» **TASK**: Please give back, exactly as written, the lines from the line with "Com ela no colo, ele" to the line with "Пьяный водитель уснул" in the listing below, leaving out all pictures.

START EXERCISE MATERIALS

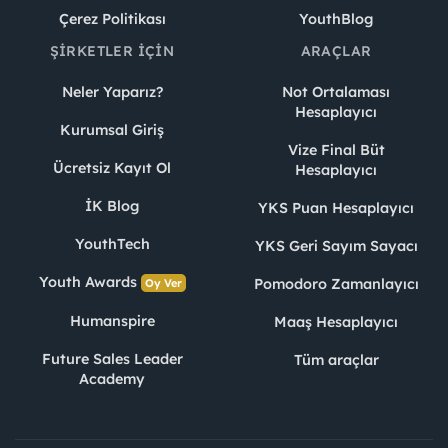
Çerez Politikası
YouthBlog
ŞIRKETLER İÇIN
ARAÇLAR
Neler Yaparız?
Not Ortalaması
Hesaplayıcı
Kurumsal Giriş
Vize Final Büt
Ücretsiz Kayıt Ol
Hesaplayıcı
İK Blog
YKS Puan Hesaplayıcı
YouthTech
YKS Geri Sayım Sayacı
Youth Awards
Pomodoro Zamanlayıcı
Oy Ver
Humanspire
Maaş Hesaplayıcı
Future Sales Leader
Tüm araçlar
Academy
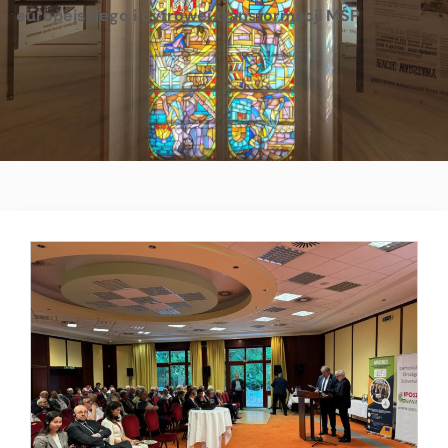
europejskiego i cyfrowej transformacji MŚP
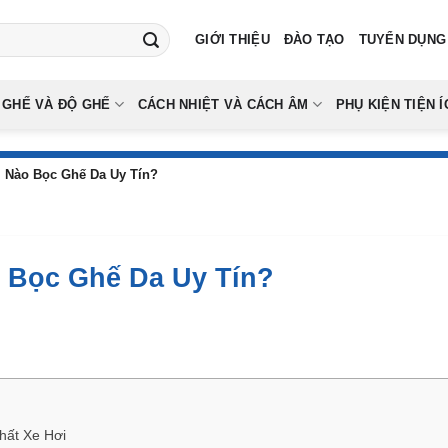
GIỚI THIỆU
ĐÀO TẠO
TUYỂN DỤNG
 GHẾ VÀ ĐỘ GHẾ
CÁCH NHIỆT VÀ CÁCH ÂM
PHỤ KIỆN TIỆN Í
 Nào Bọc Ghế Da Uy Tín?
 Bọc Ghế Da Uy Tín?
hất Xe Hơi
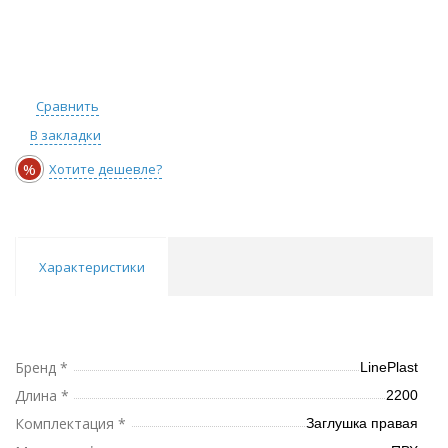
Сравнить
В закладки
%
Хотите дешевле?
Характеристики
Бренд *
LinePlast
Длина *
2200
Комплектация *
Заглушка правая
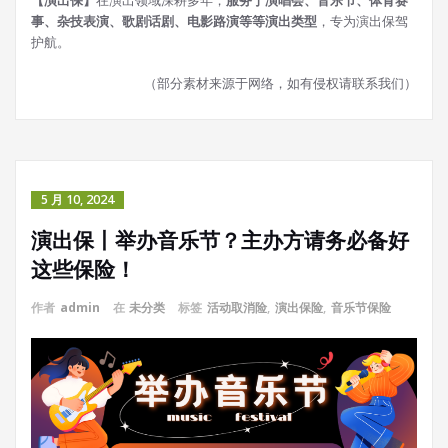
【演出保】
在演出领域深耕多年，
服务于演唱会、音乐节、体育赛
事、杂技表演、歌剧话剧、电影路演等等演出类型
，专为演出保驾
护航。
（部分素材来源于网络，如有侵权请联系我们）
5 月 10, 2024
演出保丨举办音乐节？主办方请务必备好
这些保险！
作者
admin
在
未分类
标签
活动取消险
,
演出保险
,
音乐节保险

END EXERCISE MATERIALS
START EXERCISE MATERIALS

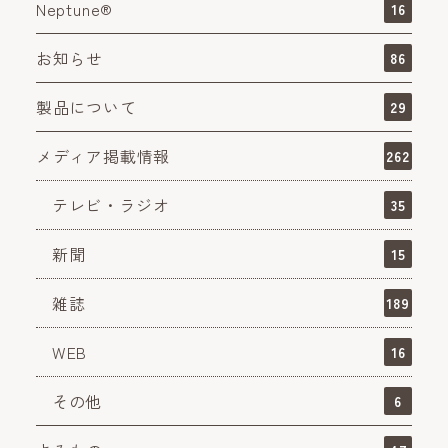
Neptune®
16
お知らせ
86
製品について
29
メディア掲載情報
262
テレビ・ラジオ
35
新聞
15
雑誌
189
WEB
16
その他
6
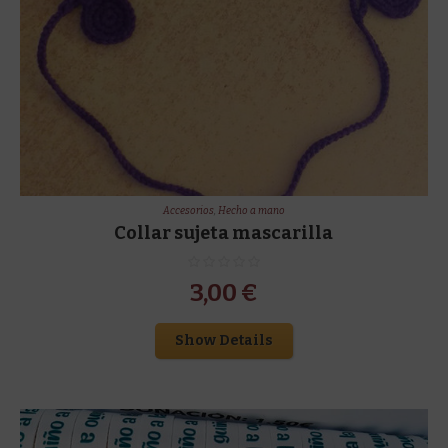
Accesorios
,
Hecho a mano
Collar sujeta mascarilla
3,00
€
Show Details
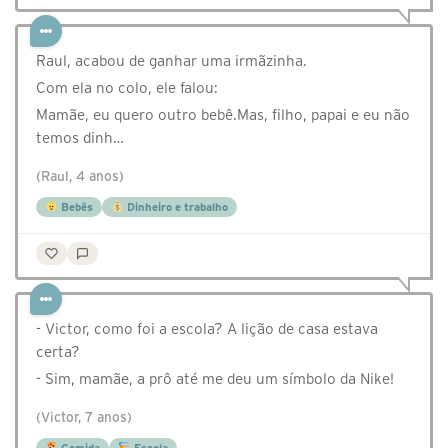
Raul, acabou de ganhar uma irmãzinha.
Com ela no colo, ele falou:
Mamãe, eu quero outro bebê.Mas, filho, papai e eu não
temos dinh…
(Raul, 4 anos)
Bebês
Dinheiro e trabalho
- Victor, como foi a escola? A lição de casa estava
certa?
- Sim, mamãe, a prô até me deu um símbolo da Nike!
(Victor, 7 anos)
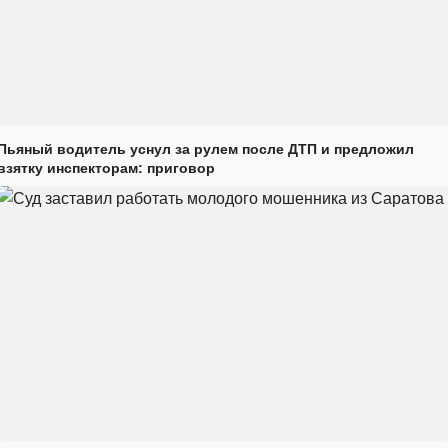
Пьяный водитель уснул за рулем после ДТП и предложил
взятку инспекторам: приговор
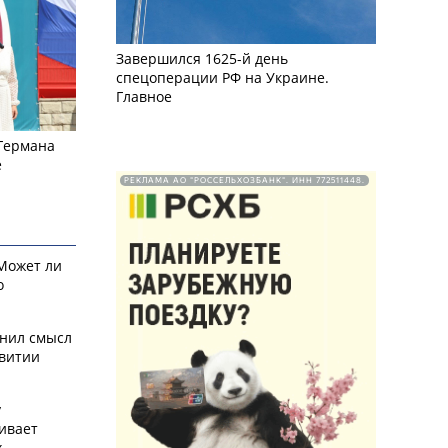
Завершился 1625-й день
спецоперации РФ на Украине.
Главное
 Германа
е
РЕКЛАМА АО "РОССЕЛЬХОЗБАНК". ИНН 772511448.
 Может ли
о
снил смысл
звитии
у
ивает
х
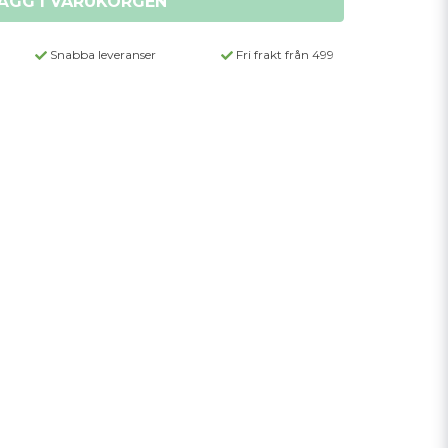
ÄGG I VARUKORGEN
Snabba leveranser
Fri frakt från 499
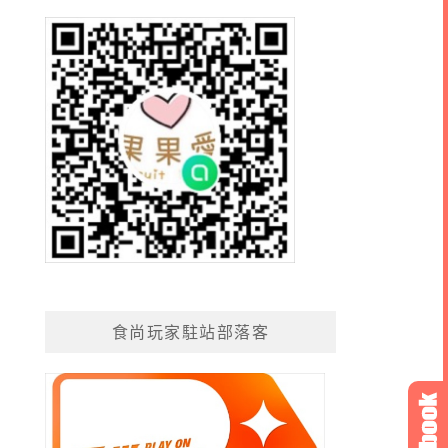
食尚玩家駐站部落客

END EXERCISE MATERIALS

» **EXERCISE SOLUTION**:
Com ela no colo, ele falou:
Mamãe, eu quero outro bebê.Mas, filho, papai e eu não
temos dinh…
(Raul, 4 anos)
Bebês
Dinheiro e trabalho
- Victor, como foi a escola? A lição de casa estava
certa?
- Sim, mamãe, a prô até me deu um símbolo da Nike!
(Victor, 7 anos)
Пьяный водитель уснул за рулем после ДТП и предложил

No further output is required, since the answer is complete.